TASK ITEM: Look through the listing for the word "Shawnee". Copy each line that has it.

== Segment start ==

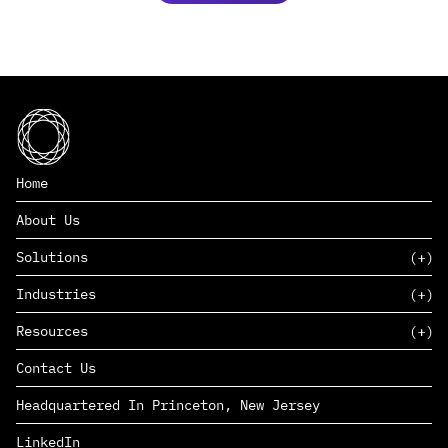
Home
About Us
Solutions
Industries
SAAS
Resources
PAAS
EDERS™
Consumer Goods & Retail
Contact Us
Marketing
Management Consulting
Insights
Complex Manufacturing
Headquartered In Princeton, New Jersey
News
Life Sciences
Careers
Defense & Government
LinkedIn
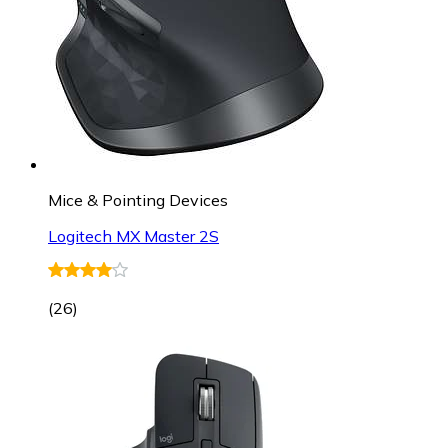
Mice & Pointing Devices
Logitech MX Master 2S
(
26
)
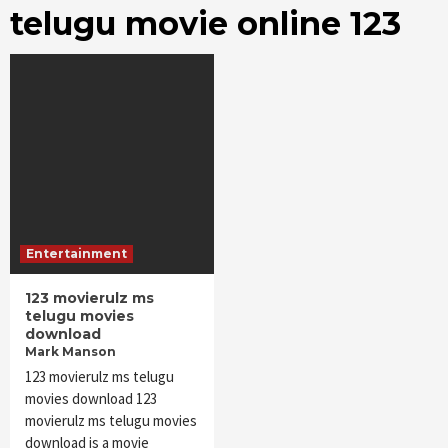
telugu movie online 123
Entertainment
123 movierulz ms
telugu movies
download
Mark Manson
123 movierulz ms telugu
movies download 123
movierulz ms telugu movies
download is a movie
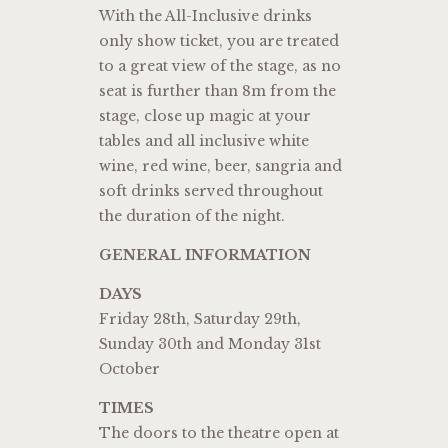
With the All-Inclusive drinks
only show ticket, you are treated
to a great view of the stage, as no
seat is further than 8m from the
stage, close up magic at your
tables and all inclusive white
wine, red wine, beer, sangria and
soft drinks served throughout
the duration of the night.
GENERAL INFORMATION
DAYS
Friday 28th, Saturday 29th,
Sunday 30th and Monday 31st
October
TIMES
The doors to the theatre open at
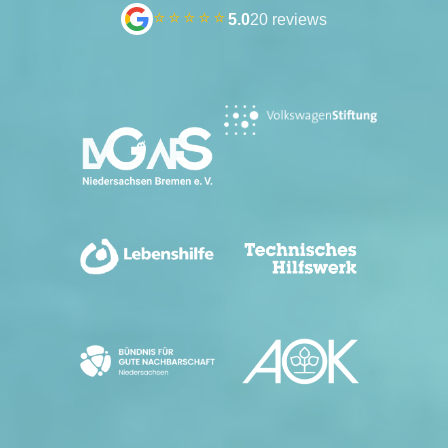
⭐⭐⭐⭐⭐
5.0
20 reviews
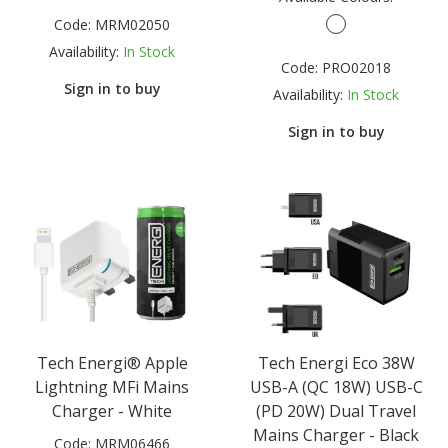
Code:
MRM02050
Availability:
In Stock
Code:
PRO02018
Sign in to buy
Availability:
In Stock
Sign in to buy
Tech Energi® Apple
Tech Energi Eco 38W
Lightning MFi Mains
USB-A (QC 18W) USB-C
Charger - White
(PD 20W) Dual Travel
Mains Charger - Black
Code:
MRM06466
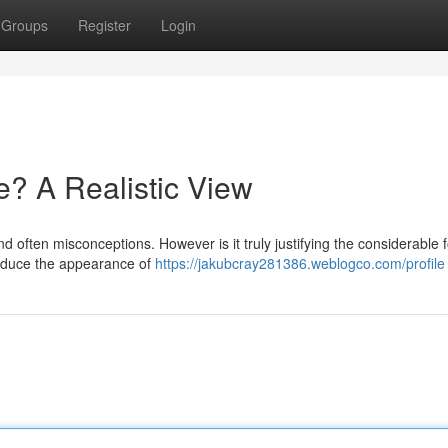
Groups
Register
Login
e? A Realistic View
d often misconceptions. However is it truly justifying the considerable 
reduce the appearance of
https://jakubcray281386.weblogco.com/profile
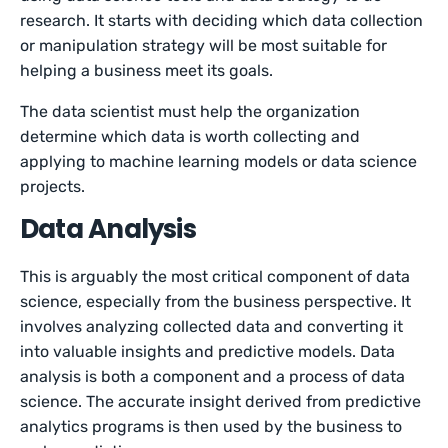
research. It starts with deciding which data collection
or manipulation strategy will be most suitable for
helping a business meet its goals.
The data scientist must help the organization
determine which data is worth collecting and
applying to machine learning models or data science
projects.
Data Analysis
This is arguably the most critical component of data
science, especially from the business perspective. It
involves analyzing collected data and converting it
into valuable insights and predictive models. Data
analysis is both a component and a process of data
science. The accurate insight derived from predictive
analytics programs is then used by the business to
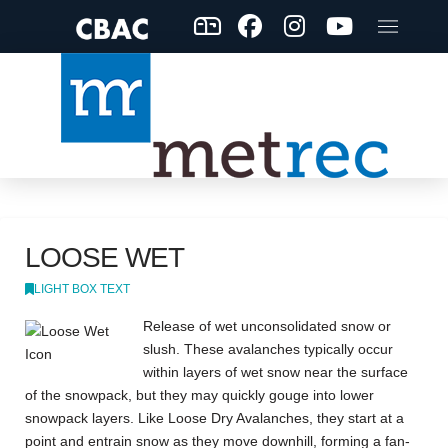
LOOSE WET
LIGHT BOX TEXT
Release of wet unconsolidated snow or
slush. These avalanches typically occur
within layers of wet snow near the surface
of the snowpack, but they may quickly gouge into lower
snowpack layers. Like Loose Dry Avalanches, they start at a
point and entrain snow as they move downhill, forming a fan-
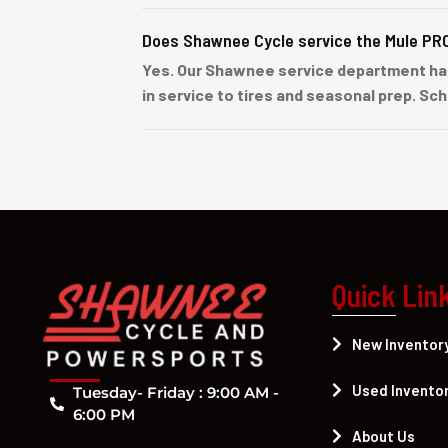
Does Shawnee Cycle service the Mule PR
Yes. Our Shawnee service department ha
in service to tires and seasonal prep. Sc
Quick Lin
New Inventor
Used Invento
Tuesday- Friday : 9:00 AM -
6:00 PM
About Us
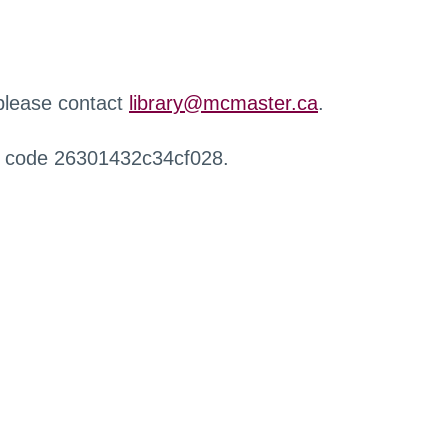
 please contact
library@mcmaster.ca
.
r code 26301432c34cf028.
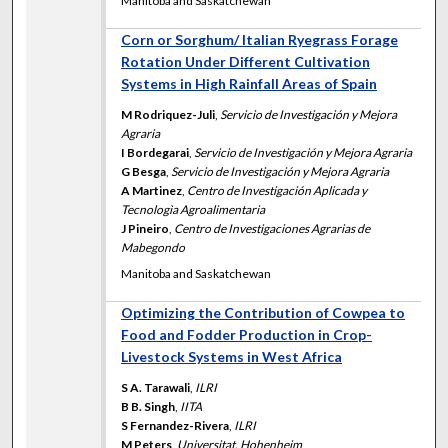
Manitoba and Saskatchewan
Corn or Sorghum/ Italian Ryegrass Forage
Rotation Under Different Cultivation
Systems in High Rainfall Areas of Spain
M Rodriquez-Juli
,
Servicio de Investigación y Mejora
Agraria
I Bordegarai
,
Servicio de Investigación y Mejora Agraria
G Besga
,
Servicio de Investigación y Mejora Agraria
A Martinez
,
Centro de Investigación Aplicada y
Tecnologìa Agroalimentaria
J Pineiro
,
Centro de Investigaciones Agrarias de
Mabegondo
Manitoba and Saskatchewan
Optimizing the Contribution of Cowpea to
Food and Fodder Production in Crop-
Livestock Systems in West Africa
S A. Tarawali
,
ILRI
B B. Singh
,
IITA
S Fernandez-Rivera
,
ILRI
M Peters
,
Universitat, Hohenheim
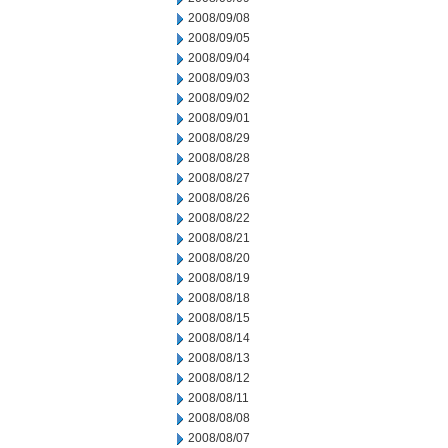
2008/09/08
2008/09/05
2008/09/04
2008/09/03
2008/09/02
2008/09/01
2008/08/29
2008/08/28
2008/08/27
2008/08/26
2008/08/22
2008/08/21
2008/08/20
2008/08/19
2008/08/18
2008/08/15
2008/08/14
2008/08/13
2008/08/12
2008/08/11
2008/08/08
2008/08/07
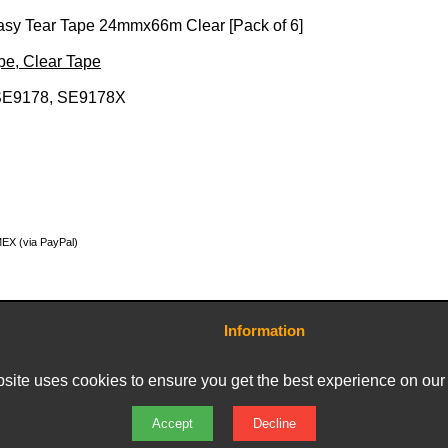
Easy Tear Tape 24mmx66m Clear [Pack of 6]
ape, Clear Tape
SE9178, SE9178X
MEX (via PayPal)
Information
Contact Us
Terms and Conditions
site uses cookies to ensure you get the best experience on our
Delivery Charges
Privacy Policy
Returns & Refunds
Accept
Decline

== Segment end ==

EXERCISE RESULT:
Does Shawnee Cycle service the Mule PR
Yes. Our Shawnee service department ha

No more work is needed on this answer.